Exercise directions:
For the records below, give the count of lines holding the word "hidden" and nothing more.

Entries provided:
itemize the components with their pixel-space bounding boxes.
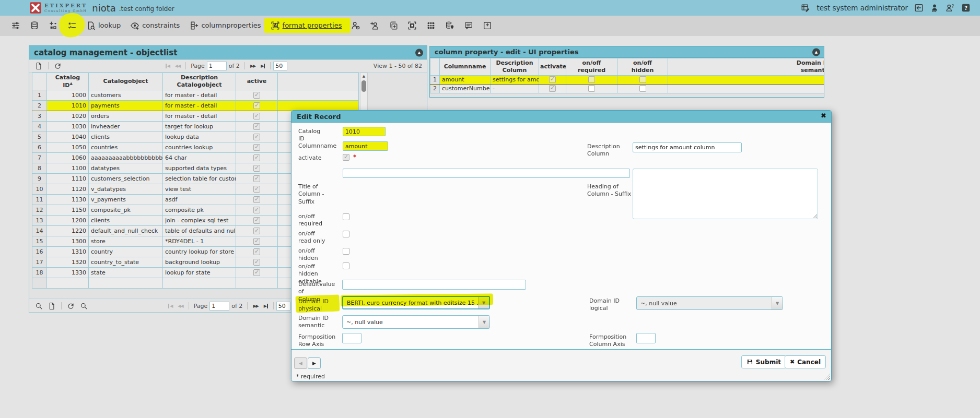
- column-header[interactable]: Catalogobject: [89, 73, 163, 90]
- checked-checkbox[interactable]: [253, 259, 260, 266]
- columnproperties-button[interactable]: columnproperties: [184, 18, 265, 33]
- column-header[interactable]: [32, 73, 47, 90]
- grid-icon[interactable]: [422, 18, 440, 33]
- submit-button[interactable]: Submit: [741, 355, 786, 368]
- first-page-button[interactable]: ◀: [166, 304, 175, 308]
- checked-checkbox[interactable]: [253, 186, 260, 193]
- domain-id-physical-select[interactable]: BERTI, euro currency format with editsiz…: [342, 296, 490, 309]
- checked-checkbox[interactable]: [549, 85, 556, 92]
- page-number-input[interactable]: [207, 62, 227, 70]
- checked-checkbox[interactable]: [253, 248, 260, 255]
- checked-checkbox[interactable]: [549, 76, 556, 83]
- user-settings-icon[interactable]: [346, 18, 365, 33]
- checklist-icon[interactable]: [63, 18, 81, 33]
- checked-checkbox[interactable]: [253, 238, 260, 245]
- checked-checkbox[interactable]: [253, 113, 260, 120]
- page-number-input[interactable]: [209, 302, 229, 310]
- onoff-readonly-checkbox[interactable]: [343, 231, 349, 237]
- user-icon[interactable]: [930, 3, 939, 13]
- checked-checkbox[interactable]: [253, 196, 260, 203]
- title-suffix-field[interactable]: [343, 169, 630, 178]
- database-pin-icon[interactable]: [440, 18, 459, 33]
- close-icon[interactable]: ✖: [821, 112, 826, 120]
- previous-record-button[interactable]: ◀: [294, 357, 307, 369]
- checked-checkbox[interactable]: [253, 123, 260, 130]
- column-header[interactable]: activate: [539, 58, 566, 76]
- add-frame-icon[interactable]: [478, 18, 497, 33]
- scrollbar-thumb[interactable]: [361, 80, 366, 92]
- unchecked-checkbox[interactable]: [588, 76, 595, 83]
- next-page-button[interactable]: ▶▶: [250, 304, 261, 308]
- chevron-down-icon[interactable]: ▼: [478, 297, 489, 308]
- checked-checkbox[interactable]: [253, 175, 260, 182]
- checked-checkbox[interactable]: [253, 228, 260, 234]
- constraints-button[interactable]: constraints: [125, 18, 184, 33]
- onoff-hidden-checkbox[interactable]: [343, 248, 349, 255]
- catalog-id-field[interactable]: [343, 127, 386, 136]
- comment-icon[interactable]: [459, 18, 478, 33]
- column-header[interactable]: [430, 58, 440, 76]
- column-header[interactable]: on/off hidden: [617, 58, 668, 76]
- lookup-button[interactable]: lookup: [81, 18, 125, 33]
- defaultvalue-field[interactable]: [342, 280, 526, 290]
- column-header[interactable]: Description Column: [491, 58, 539, 76]
- resize-handle[interactable]: [824, 374, 830, 380]
- column-header[interactable]: active: [236, 73, 278, 90]
- checked-checkbox[interactable]: [253, 134, 260, 140]
- help-icon[interactable]: ?: [961, 3, 971, 13]
- checked-checkbox[interactable]: [253, 165, 260, 172]
- prev-page-button[interactable]: ◀◀: [175, 304, 185, 308]
- last-page-button[interactable]: ▶: [261, 304, 271, 308]
- heading-suffix-field[interactable]: [633, 169, 818, 219]
- first-page-button[interactable]: ◀: [163, 64, 172, 68]
- checked-checkbox[interactable]: [253, 154, 260, 161]
- chevron-down-icon[interactable]: ▼: [772, 297, 783, 309]
- domain-id-semantic-select[interactable]: ~, null value ▼: [342, 315, 490, 329]
- formposition-row-field[interactable]: [342, 333, 361, 343]
- checked-checkbox[interactable]: [253, 207, 260, 213]
- checked-checkbox[interactable]: [253, 217, 260, 224]
- column-header[interactable]: Domain ID semantic: [668, 58, 824, 76]
- table-row[interactable]: 11000customersfor master - detail: [32, 90, 359, 101]
- add-user-icon[interactable]: [365, 18, 384, 33]
- domain-id-logical-select[interactable]: ~, null value ▼: [636, 296, 783, 310]
- prev-page-button[interactable]: ◀◀: [172, 64, 183, 68]
- chevron-down-icon[interactable]: ▼: [479, 316, 489, 328]
- last-page-button[interactable]: ▶: [258, 64, 267, 68]
- format-properties-button[interactable]: Aformat properties: [266, 18, 347, 33]
- column-header[interactable]: Columnname: [440, 58, 491, 76]
- database-icon[interactable]: [25, 18, 44, 33]
- scroll-up-icon[interactable]: ▲: [363, 73, 365, 79]
- next-page-button[interactable]: ▶▶: [248, 64, 258, 68]
- new-record-icon[interactable]: [32, 62, 45, 70]
- activate-checkbox[interactable]: [343, 154, 349, 161]
- collapse-panel-button[interactable]: ▲: [415, 49, 423, 56]
- columnname-field[interactable]: [343, 141, 388, 151]
- data-edit-icon[interactable]: [801, 3, 810, 13]
- copy-pages-icon[interactable]: [384, 18, 403, 33]
- unchecked-checkbox[interactable]: [588, 85, 595, 92]
- column-header[interactable]: on/off required: [566, 58, 617, 76]
- page-size-input[interactable]: [273, 62, 287, 70]
- table-row[interactable]: 1amountsettings for amount column: [430, 75, 824, 84]
- collapse-panel-button[interactable]: ▲: [812, 48, 820, 56]
- table-row[interactable]: 2customerNumber-: [430, 84, 824, 93]
- checked-checkbox[interactable]: [253, 269, 260, 276]
- table-row[interactable]: 21010paymentsfor master - detail: [32, 101, 359, 111]
- user-help-icon[interactable]: ?: [946, 3, 955, 13]
- onoff-required-checkbox[interactable]: [343, 213, 349, 220]
- logout-icon[interactable]: [914, 3, 924, 13]
- frame-image-icon[interactable]: [403, 18, 422, 33]
- formposition-column-field[interactable]: [636, 333, 656, 343]
- description-column-field[interactable]: [633, 142, 742, 152]
- onoff-hidden-editable-checkbox[interactable]: [343, 262, 349, 269]
- cancel-button[interactable]: ✖ Cancel: [785, 355, 826, 368]
- column-header[interactable]: Catalog ID▲: [47, 73, 89, 90]
- checked-checkbox[interactable]: [253, 144, 260, 151]
- checked-checkbox[interactable]: [253, 102, 260, 109]
- unchecked-checkbox[interactable]: [639, 76, 646, 83]
- next-record-button[interactable]: ▶: [308, 357, 321, 369]
- refresh-icon[interactable]: [51, 62, 64, 70]
- page-size-input[interactable]: [276, 302, 290, 310]
- adjust-sliders-icon[interactable]: [6, 18, 25, 33]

Answer to the problem:
3